The hosts file is a plain text file in most operating systems that maps hostname to IP addresses. In simple terms, it is a telephone book as it is used to associate host names with IP addresses.

In plain terms, the local hosts file is much like a DNS (Domain Name System) as it is a telephone book of websites. The only difference is its priority. When you type in a website, the computer checks the hosts file first to see if there is a listing for that website in the host file; if not, it will check with your selected DNS server for the listing.

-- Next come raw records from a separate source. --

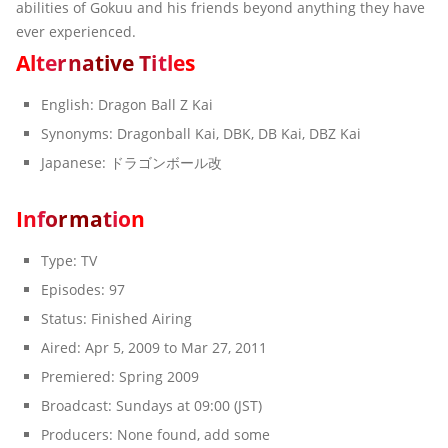
abilities of Gokuu and his friends beyond anything they have
ever experienced.
A
l
t
e
r
n
a
t
i
v
e
T
i
t
l
e
s
English:
Dragon Ball Z Kai
Synonyms:
Dragonball Kai, DBK, DB Kai, DBZ Kai
Japanese:
ドラゴンボール改
I
n
f
o
r
m
a
t
i
o
n
Type:
TV
Episodes:
97
Status:
Finished Airing
Aired:
Apr 5, 2009 to Mar 27, 2011
Premiered:
Spring 2009
Broadcast:
Sundays at 09:00 (JST)
Producers:
None found, add some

Most operating system as well as mobile operating system has a host file. In Microsoft Windows 3.1 it is %WinDir%\HOSTS, in Windows 9x operating systems, it is %WinDir%\hosts, and the rest of the Windows operating system is located %SystemRoot%\system32\drivers\etc\hosts. In early editions to Apple’s Mac OSX, a listing is added through the NetInfo or niload, and from Mac OSX 10.2 and higher, it is located in /etc/hosts. Similarly, Google’s Android and Apple’s iOS hosts file is also located in /etc/hosts.

There are some benefits of editing the hosts file. One reason to edit the host file is to make sure that a that machines without actually bringing the machine to a network to test. Another reason is to “possibly” increase browsing speeds, though it is known to slow down if there is a lot of entries in the host file. One other reason to edit the hosts file is to block access of certain programs, like adware / spyware or programs that are filled with ads.Though the host file allows you to control what IP to connect to, it can also be used by malicious program to route you to malicious sites that can take your personal information and / or install even more malicious code into your system.